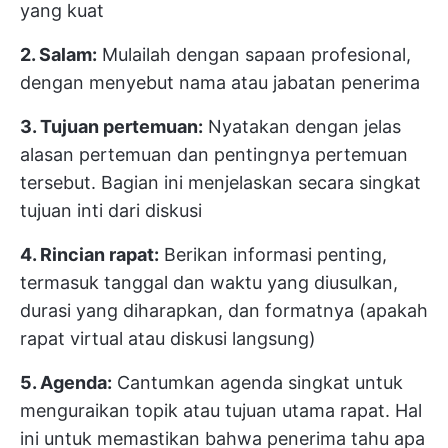
yang kuat
2. Salam:
Mulailah dengan sapaan profesional,
dengan menyebut nama atau jabatan penerima
3. Tujuan pertemuan:
Nyatakan dengan jelas
alasan pertemuan dan pentingnya pertemuan
tersebut. Bagian ini menjelaskan secara singkat
tujuan inti dari diskusi
4. Rincian rapat:
Berikan informasi penting,
termasuk tanggal dan waktu yang diusulkan,
durasi yang diharapkan, dan formatnya (apakah
rapat virtual atau diskusi langsung)
5. Agenda:
Cantumkan agenda singkat untuk
menguraikan topik atau tujuan utama rapat. Hal
ini untuk memastikan bahwa penerima tahu apa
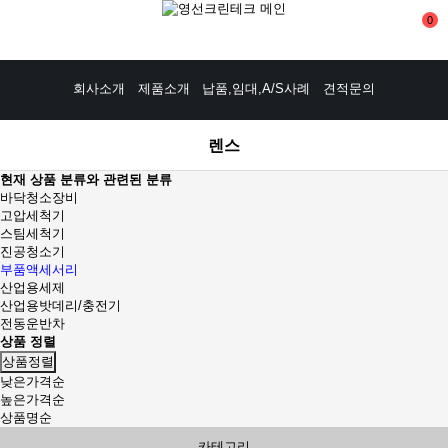
0
회사소개
제품소개
납품,임대,A/S사례
견적문의
렌스
현재 상품 분류와 관련된 분류
바닥청소장비
고압세척기
스팀세척기
진공청소기
부품액세서리
산업용세제
산업용밧데리/충전기
전동운반차
상품 정렬
상품정렬
낮은가격순
높은가격순
상품명순
카테고리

▸ INSTRUCTIONS TO FOLLOW
All the data above is to be transcribed exactly, with no pictures included.

▸ RESULT OF THE EXERCISE
yang kuat
2. Salam:
Mulailah dengan sapaan profesional,
dengan menyebut nama atau jabatan penerima
3. Tujuan pertemuan:
Nyatakan dengan jelas
alasan pertemuan dan pentingnya pertemuan
tersebut. Bagian ini menjelaskan secara singkat
tujuan inti dari diskusi
4. Rincian rapat:
Berikan informasi penting,
termasuk tanggal dan waktu yang diusulkan,
durasi yang diharapkan, dan formatnya (apakah
rapat virtual atau diskusi langsung)
5. Agenda:
Cantumkan agenda singkat untuk
menguraikan topik atau tujuan utama rapat. Hal
ini untuk memastikan bahwa penerima tahu apa
0
회사소개
제품소개
납품,임대,A/S사례
견적문의
렌스
현재 상품 분류와 관련된 분류
바닥청소장비
고압세척기
스팀세척기
진공청소기
부품액세서리
산업용세제
산업용밧데리/충전기
전동운반차
상품 정렬
상품정렬
낮은가격순
높은가격순
상품명순
카테고리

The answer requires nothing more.